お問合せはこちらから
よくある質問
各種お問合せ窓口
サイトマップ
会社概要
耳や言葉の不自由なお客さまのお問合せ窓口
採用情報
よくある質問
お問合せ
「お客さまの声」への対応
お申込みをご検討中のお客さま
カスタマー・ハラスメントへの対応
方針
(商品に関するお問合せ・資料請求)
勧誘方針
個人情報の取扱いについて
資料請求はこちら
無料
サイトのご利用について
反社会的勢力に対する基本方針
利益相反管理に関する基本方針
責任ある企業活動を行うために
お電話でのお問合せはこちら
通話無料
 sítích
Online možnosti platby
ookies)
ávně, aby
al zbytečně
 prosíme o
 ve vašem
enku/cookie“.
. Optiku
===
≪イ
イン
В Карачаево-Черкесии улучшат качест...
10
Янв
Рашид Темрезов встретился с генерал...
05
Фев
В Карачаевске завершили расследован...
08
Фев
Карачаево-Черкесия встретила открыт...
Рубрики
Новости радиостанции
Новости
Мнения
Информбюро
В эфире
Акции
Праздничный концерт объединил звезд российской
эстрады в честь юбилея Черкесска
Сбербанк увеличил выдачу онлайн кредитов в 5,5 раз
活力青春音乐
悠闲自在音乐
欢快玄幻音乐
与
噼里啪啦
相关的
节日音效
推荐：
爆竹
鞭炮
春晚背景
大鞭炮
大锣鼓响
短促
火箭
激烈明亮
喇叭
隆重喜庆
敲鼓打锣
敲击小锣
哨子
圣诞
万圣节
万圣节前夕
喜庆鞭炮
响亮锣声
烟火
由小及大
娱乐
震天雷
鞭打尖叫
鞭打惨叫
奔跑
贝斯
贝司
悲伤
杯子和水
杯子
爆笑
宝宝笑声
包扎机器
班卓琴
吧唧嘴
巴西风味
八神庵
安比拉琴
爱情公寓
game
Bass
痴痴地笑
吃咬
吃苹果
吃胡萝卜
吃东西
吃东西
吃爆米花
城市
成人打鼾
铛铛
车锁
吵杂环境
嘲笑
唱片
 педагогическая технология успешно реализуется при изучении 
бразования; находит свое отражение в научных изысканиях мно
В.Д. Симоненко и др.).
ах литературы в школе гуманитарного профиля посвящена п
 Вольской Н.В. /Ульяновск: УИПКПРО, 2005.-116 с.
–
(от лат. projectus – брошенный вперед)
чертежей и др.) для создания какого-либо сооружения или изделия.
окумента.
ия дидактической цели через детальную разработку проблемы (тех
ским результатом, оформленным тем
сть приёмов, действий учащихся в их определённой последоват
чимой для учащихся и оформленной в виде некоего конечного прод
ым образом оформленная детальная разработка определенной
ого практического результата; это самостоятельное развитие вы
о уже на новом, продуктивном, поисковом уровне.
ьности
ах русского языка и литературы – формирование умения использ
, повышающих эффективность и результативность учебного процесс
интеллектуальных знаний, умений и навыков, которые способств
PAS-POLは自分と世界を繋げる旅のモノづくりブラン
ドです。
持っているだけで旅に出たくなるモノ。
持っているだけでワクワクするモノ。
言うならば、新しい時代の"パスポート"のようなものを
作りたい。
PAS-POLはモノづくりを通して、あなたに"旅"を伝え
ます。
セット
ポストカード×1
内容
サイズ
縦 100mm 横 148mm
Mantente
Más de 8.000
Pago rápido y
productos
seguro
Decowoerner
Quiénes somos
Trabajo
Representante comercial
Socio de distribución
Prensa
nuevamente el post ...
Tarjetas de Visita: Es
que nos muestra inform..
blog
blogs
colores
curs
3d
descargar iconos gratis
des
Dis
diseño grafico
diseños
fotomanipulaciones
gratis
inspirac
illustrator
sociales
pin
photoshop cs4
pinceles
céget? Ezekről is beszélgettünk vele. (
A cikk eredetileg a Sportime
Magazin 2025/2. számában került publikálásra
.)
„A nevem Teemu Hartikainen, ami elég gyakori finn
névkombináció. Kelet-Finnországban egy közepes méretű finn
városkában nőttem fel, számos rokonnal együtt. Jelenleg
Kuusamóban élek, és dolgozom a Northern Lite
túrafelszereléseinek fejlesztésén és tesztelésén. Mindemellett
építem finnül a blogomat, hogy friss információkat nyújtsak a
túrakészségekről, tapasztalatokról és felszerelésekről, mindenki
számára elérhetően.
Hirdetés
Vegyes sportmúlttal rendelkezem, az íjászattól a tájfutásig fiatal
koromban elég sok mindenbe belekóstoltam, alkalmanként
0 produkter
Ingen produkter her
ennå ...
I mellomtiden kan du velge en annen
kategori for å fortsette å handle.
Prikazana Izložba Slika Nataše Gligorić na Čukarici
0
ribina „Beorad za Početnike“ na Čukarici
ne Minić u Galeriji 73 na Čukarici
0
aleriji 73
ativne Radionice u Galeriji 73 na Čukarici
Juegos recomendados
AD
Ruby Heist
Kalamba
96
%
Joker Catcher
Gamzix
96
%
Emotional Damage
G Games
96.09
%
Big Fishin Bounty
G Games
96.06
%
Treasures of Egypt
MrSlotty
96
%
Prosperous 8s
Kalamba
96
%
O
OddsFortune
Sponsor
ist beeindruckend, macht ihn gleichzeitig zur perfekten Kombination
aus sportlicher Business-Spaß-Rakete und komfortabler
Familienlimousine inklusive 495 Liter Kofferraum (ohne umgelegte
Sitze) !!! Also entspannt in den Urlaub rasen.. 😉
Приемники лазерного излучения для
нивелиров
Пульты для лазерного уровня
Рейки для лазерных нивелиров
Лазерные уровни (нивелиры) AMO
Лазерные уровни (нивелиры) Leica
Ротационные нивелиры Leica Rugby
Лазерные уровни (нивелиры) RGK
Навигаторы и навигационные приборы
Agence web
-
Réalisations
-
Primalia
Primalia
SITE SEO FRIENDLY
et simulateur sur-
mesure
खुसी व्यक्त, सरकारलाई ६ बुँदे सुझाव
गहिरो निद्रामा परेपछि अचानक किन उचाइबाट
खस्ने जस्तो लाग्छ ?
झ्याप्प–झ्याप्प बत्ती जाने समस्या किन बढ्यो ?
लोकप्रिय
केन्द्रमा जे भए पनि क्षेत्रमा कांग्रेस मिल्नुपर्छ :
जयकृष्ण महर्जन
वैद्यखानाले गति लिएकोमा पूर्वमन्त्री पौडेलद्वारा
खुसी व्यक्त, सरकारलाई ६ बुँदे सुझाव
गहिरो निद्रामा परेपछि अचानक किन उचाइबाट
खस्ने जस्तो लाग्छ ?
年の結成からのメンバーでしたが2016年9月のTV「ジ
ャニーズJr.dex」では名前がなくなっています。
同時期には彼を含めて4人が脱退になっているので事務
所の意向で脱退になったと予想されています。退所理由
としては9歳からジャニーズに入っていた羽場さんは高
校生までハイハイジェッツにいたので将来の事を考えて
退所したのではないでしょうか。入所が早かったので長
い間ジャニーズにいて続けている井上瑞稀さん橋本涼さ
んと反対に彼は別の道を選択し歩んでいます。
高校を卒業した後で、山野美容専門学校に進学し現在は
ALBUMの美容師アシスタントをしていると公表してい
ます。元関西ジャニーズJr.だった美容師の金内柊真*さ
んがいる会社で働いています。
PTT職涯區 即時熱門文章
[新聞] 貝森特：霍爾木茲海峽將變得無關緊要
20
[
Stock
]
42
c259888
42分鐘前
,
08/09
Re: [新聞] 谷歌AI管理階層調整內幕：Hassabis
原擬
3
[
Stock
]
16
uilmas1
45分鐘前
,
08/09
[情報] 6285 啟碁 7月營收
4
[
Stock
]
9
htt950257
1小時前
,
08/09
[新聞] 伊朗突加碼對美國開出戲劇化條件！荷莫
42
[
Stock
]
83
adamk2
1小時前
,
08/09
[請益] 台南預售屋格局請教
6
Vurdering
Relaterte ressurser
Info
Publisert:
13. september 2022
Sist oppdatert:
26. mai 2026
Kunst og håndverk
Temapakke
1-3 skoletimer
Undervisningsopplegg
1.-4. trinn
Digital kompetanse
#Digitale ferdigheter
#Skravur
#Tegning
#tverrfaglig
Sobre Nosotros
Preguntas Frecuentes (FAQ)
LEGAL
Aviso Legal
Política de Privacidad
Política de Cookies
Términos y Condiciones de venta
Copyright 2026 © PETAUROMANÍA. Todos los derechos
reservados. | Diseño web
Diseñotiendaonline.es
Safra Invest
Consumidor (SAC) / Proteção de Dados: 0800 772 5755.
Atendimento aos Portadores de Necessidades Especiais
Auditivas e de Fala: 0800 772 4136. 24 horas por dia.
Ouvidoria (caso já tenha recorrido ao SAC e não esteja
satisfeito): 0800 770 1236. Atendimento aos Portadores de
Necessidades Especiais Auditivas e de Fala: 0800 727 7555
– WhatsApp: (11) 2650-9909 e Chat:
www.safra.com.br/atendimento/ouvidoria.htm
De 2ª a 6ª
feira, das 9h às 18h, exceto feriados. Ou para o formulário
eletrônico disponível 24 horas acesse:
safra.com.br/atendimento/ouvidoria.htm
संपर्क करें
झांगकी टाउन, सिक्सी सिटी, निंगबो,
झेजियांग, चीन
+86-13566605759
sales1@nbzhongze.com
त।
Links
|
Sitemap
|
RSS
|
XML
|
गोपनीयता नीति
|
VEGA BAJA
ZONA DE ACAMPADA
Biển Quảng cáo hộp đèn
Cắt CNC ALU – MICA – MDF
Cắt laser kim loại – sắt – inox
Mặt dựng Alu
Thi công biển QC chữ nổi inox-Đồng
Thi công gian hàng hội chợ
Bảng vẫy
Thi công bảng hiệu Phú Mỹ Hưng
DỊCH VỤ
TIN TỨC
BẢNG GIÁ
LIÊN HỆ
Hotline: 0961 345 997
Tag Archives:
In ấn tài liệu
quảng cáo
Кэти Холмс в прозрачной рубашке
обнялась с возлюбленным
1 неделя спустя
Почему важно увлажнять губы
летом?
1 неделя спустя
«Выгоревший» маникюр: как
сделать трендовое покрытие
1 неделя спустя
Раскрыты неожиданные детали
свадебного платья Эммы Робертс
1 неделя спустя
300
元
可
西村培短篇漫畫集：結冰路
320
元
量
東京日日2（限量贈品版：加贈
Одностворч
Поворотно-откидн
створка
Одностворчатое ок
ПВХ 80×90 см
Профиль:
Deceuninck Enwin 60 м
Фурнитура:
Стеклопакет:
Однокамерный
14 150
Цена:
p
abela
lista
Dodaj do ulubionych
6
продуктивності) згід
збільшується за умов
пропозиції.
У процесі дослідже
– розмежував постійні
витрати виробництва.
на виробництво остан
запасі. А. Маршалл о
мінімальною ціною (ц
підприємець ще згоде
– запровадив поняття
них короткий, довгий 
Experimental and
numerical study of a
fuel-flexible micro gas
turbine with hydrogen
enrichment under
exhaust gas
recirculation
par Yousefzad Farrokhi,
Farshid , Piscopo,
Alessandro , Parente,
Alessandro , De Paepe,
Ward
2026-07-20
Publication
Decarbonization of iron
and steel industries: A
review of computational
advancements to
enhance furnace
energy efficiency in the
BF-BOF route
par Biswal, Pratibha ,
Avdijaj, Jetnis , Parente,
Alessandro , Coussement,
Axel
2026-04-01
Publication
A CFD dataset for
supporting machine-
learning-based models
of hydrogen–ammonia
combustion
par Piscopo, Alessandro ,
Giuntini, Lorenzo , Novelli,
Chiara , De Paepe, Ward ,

_YOUR OBJECTIVE_: Using the records above, restate word for word the lines from the one with "збільшується за умов" through the one with "turbine with hydrogen", both included.

_SOLUTION BELOW_:
збільшується за умов
пропозиції.
У процесі дослідже
– розмежував постійні
витрати виробництва.
на виробництво остан
запасі. А. Маршалл о
мінімальною ціною (ц
підприємець ще згоде
– запровадив поняття
них короткий, довгий 
Experimental and
numerical study of a
fuel-flexible micro gas
turbine with hydrogen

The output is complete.